Third adviser:"No, sir, you don't look good in caps. Or rather, what I meant to say was that the dignity of your eminence will be undermined by the wearing of an American baseball or football cap."
President: "Anything else?"
Fourth adviser: "Mr President, I think you should smile only one, perhaps when you part after the meeting to show that you have won all the arguments."
President: "Good thinking. Anything else?"
Fifth adviser: "We're wondering whether you should shake hands or ignore him when he offers his hand."
President: "But protocol says I should shake his hand."
Sixth adviser: "Protocol, schmotocol, these days we don't worry about that.

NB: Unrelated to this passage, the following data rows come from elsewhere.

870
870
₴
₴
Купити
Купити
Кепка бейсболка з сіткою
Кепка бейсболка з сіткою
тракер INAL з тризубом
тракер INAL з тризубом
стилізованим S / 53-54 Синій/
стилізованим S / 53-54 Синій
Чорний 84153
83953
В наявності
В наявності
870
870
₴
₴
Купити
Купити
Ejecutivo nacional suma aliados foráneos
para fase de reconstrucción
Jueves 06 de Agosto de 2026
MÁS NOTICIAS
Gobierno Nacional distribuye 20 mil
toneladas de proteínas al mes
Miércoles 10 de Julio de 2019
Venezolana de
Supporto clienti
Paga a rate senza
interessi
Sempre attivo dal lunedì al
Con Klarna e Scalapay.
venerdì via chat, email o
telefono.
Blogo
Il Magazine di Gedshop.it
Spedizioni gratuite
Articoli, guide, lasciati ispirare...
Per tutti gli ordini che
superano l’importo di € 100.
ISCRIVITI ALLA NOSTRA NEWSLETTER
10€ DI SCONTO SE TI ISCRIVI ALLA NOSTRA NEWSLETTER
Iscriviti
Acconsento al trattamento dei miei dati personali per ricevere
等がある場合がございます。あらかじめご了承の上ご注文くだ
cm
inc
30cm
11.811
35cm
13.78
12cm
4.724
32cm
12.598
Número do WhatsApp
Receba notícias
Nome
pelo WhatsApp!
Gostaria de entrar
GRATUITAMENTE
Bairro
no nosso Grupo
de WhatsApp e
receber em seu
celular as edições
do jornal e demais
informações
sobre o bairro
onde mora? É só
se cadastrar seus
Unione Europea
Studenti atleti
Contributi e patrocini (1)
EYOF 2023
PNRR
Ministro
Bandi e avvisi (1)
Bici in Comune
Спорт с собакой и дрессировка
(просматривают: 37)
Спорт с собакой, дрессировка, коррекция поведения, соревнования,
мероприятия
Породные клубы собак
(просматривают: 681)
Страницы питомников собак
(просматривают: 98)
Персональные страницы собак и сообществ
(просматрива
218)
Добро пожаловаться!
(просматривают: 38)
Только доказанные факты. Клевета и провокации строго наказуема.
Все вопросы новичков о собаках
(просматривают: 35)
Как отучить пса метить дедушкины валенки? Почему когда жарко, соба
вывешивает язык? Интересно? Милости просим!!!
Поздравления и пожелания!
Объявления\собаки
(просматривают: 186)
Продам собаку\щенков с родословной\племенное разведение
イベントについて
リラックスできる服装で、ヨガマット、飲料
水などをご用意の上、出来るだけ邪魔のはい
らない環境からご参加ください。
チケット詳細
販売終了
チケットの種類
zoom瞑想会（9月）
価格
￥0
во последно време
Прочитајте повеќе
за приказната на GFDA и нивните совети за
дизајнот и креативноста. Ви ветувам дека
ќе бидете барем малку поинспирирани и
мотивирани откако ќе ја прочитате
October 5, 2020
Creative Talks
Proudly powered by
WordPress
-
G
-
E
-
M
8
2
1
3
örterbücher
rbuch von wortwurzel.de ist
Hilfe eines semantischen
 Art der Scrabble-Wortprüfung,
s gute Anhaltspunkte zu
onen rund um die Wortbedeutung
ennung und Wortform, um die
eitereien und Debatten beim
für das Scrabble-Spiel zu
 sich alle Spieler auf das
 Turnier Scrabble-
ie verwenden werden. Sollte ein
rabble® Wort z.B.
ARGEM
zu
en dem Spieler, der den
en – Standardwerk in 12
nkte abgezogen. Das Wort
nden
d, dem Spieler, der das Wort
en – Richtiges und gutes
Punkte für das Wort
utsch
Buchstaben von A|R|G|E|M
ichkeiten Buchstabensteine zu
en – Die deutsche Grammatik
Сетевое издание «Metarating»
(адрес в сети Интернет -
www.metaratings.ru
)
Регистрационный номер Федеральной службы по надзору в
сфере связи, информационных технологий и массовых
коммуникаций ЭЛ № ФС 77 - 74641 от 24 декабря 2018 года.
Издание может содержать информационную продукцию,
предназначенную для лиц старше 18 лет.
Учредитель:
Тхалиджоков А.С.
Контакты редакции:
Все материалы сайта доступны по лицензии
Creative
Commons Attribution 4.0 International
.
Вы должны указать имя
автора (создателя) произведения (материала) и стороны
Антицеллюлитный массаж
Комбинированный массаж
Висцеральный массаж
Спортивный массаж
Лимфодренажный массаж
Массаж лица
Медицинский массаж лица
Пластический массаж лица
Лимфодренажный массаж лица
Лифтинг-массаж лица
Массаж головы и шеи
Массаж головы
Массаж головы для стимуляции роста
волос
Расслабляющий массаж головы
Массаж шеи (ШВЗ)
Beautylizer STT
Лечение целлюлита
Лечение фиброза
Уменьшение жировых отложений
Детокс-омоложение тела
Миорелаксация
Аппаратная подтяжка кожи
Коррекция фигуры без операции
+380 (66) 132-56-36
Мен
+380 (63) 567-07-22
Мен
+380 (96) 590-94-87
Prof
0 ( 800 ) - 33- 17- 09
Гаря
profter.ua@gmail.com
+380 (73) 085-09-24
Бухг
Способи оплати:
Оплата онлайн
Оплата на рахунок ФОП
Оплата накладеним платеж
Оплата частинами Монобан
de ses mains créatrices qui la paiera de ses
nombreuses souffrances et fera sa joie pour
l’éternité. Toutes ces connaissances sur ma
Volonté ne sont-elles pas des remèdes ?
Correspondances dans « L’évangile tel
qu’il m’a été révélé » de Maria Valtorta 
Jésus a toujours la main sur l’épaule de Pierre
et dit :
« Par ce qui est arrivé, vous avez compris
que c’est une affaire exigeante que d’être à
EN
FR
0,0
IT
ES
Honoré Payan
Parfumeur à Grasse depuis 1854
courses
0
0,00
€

Trump refused to shake Merkel's hand. That looked good, we think."
President: "But if I don't shake his hand, that could be interpreted in many different ways."
Seventh adviser: "Yes, sir, but we think the interpretations will be good for us, sorry, for you, and bad for Trump."
President: "So, let me sum up. No baseball cap, no swimming trunks, no Obama shirt, one smile, no handshake...have I left anything out?"
Eighth adviser: "Oh, just one thing, don't even listen when he mentions the islands in the South China Sea, ignore his trade appeals and tell him you will deal with North Korea but don't say how."
President: "Right. And any advice about meeting at this dreadful Florida place?"
Ninth adviser: "Just enjoy it, Mr President, the lobster is supposed to be fantastic."